Okay. And what about Node.user_groups? Should we allow users to set it while creating nodes?

• updating the password should be possible without an API token

Yes, that's true. The PUT /user/profile is used to update a whole user profile. Thus, it needs a token for authentication.

• we might want to make username fixed initially, so it's unclear whether it should be a user profile field

We can add another name field as you suggested earlier and make it a variable. Or we can allow username to get updated and notify the user to regenerate tokens.

• we might not need a model for storing the user profile in the database, only at the API level

We are not storing UserProfile separately in the DB. It is being used in User model.

[gctucker]

I'll reply to this in a more structured way on the GitHub issue. I think we now need to look at a minimal implementation with a public profile set of attributes and then split out things we can leave for later. Also it seems worth investigating if there's a library we can use directly with FastAPI to manage all the user / group side of things.

[JenySadadia]

I'll reply to this in a more structured way on the GitHub issue. I think we now need to look at a minimal implementation with a public profile set of attributes and then split out things we can leave for later. Also it seems worth investigating if there's a library we can use directly with FastAPI to manage all the user / group side of things.

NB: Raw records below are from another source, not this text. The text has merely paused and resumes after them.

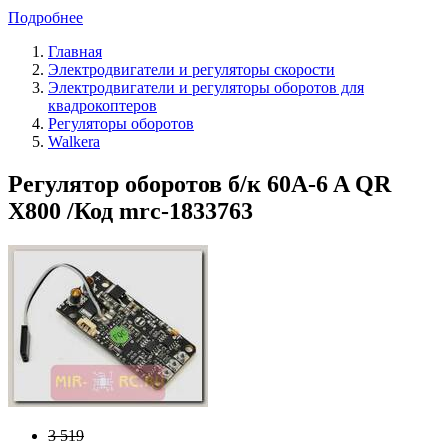
Подробнее
Главная
Электродвигатели и регуляторы скорости
Электродвигатели и регуляторы оборотов для
квадрокоптеров
Регуляторы оборотов
Walkera
Регулятор оборотов б/к 60A-6 A QR
X800 /Код mrc-1833763
3 519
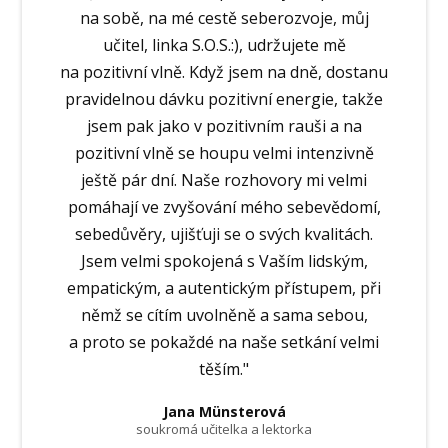
na sobě, na mé cestě seberozvoje, můj
učitel, linka S.O.S.:), udržujete mě
na pozitivní vlně. Když jsem na dně, dostanu
pravidelnou dávku pozitivní energie, takže
jsem pak jako v pozitivním rauši a na
pozitivní vlně se houpu velmi intenzivně
ještě pár dní. Naše rozhovory mi velmi
pomáhají ve zvyšování mého sebevědomí,
sebedůvěry, ujišťuji se o svých kvalitách.
Jsem velmi spokojená s Vaším lidským,
empatickým, a autentickým přístupem, při
němž se cítím uvolněně a sama sebou,
a proto se pokaždé na naše setkání velmi
těším."
Jana Münsterová
soukromá učitelka a lektorka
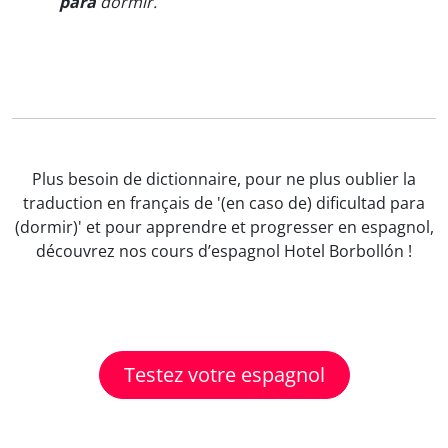
para
dormir.
"
Plus besoin de dictionnaire, pour ne plus oublier la
traduction en français de '(en caso de) dificultad para
(dormir)' et pour apprendre et progresser en espagnol,
découvrez nos cours d’espagnol Hotel Borbollón !
Testez votre espagnol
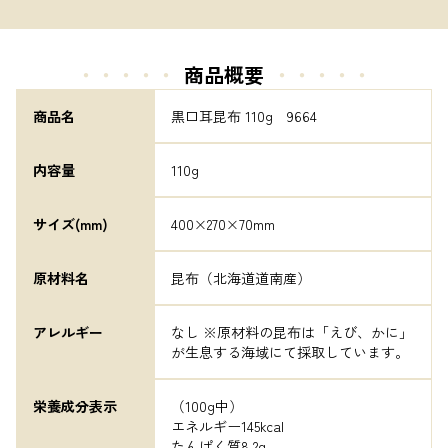
・・・・・
商品概要
・・・・・
商品名
黒口耳昆布 110g　9664
内容量
110g
サイズ(mm)
400×270×70mm
原材料名
昆布（北海道道南産）
アレルギー
なし ※原材料の昆布は「えび、かに」
が生息する海域にて採取しています。
栄養成分表示
（100g中）

エネルギー145kcal

たんぱく質8.2g
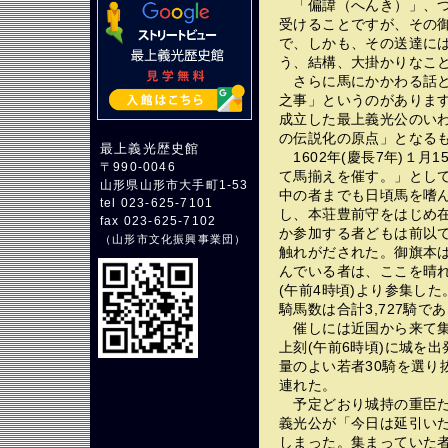
「偏諱（へんき）」、つ
受けることですが、その
で、しかも、その送達に
う、結構、大掛かりなこ
さらに馬にかかわる話と
之事」というのがあります。
成立した最上義光公のい
の伝説化の原点」となる
最上義光歴史館
1602年(慶長7年)１
〒990-0046
て馬揃えを催す。」とし
山形県山形市大手町1-53
中の者までも日頃馬を嗜
tel 023-625-7101
し、本荘豊前守をはじめ在
fax 023-625-7102
か参加する者どもは前以
（
山形市文化振興事業団
）
触れがだされた。御旗本
んでいる者は、ここを晴
(午前4時頃)より参集し
騎馬数は合計3,727騎で
催しには近国から来て集
上刻(午前6時頃)に城を
量のよい若者30騎を選り
連れた。
予定どおり城持の重臣た
義光公が「今日は延引い
しまった。集まっていた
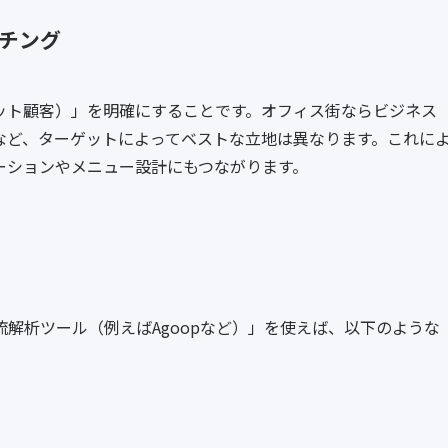
ッチング
ット顧客）」を明確にすることです。オフィス街ならビジネス
など、ターゲットによってベストな立地は異なります。これに
ーションやメニュー設計にもつながります。
や「人流解析ツール（例えばAgoopなど）」を使えば、以下のような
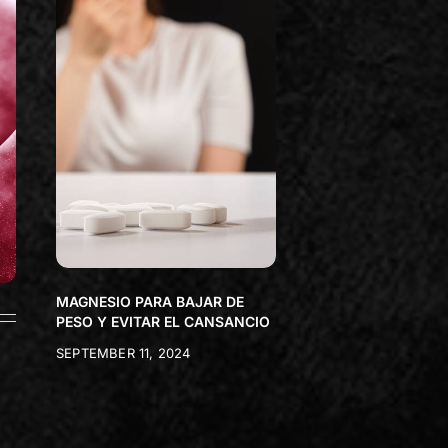
MAGNESIO PARA BAJAR DE
PESO Y EVITAR EL CANSANCIO
SEPTEMBER 11, 2024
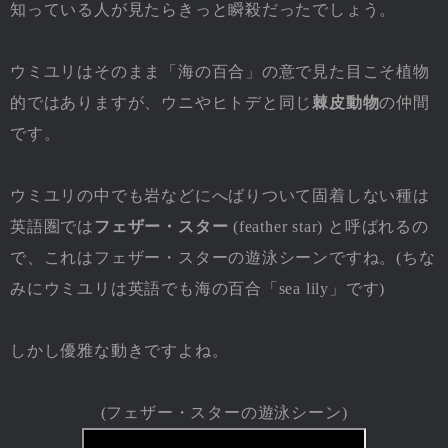
知っている人が見たらきっと瞬殺だったでしょう。
ウミユリはそのまま「海の百合」の意で見た目こそ植物
的ではありますが、ウニやヒトデと同じ
棘皮動物
の仲間
です。
ウミユリの中でも岩などにへばりついて固着しない種は
英語圏では
フェザー・スター
(feather star) と呼ばれるの
で、これはフェザー・スターの遊泳シーンですね。(ちな
みにウミユリは英語でも海の百合「sea lily」です)
しかし優雅な動きですよね。
(フェザー・スターの遊泳シーン)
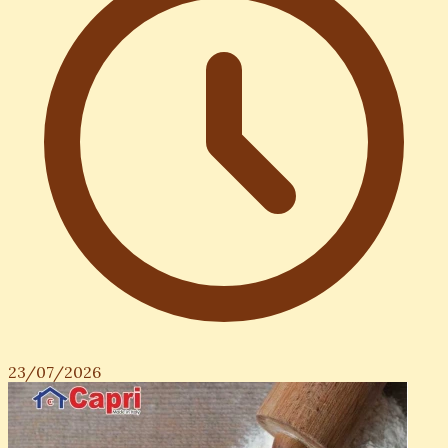
Phân biệt Kế toán Tài chính và Kế toán Quản trị: Đâu
là điểm khác biệt?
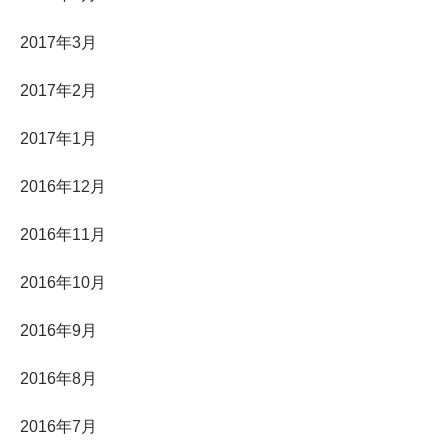
2017年3月
2017年2月
2017年1月
2016年12月
2016年11月
2016年10月
2016年9月
2016年8月
2016年7月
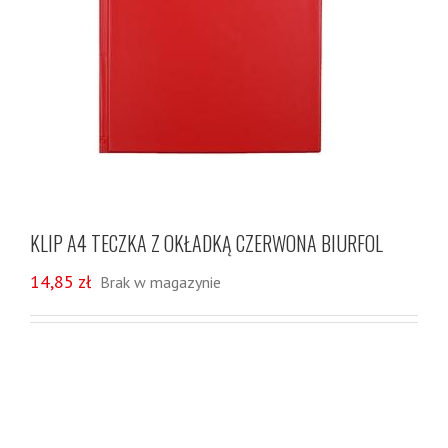
KLIP A4 TECZKA Z OKŁADKĄ CZERWONA BIURFOL
14,85
zł
Brak w magazynie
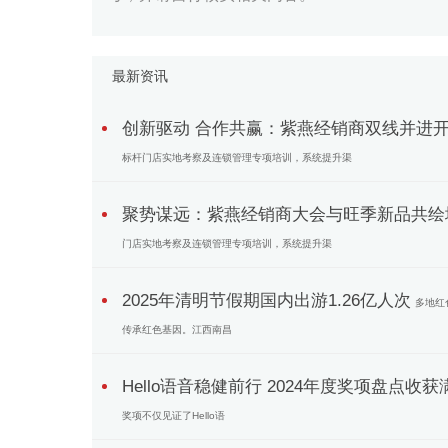
最新资讯
创新驱动 合作共赢：紫燕经销商双线并进
标杆门店实地考察及连锁管理专项培训，系统提升渠
聚势谋远：紫燕经销商大会与旺季新品共绘
门店实地考察及连锁管理专项培训，系统提升渠
2025年清明节假期国内出游1.26亿人次
多地红
传承红色基因。江西南昌
Hello语音稳健前行 2024年度奖项盘点收获
奖项不仅见证了Hello语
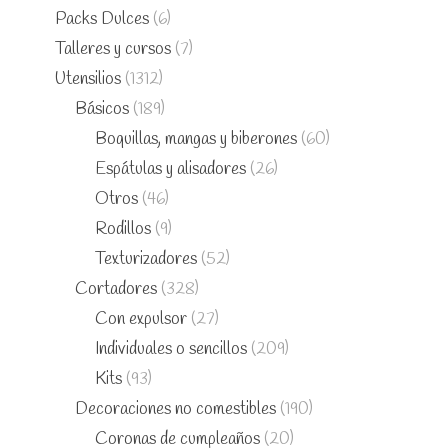
Packs Dulces
(6)
Talleres y cursos
(7)
Utensilios
(1312)
Básicos
(189)
Boquillas, mangas y biberones
(60)
Espátulas y alisadores
(26)
Otros
(46)
Rodillos
(9)
Texturizadores
(52)
Cortadores
(328)
Con expulsor
(27)
Individuales o sencillos
(209)
Kits
(93)
Decoraciones no comestibles
(190)
Coronas de cumpleaños
(20)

This package provides a base user model, user manager, and basic endpoints. https://github.com/fastapi-users/fastapi-users

[gctucker]

As discussed, I think we can have this merged as-is and then rework things slightly to make it safe even if it means some features will be missing. Then we can see if there's anything else that needs to be done for "early access" and update the backlog with things to do for a full production implementation (probably using an existing package, see #304).

[gctucker]

Right, I guess that's not very clearly defined then. One thing is about information users can read publicly, then what users can read from their own profile, then what can users update themselves. Users shouldn't be able to escalate their privileges, and passwords shouldn't be readable at all (even encrypted as that facilitates brute-force attacks).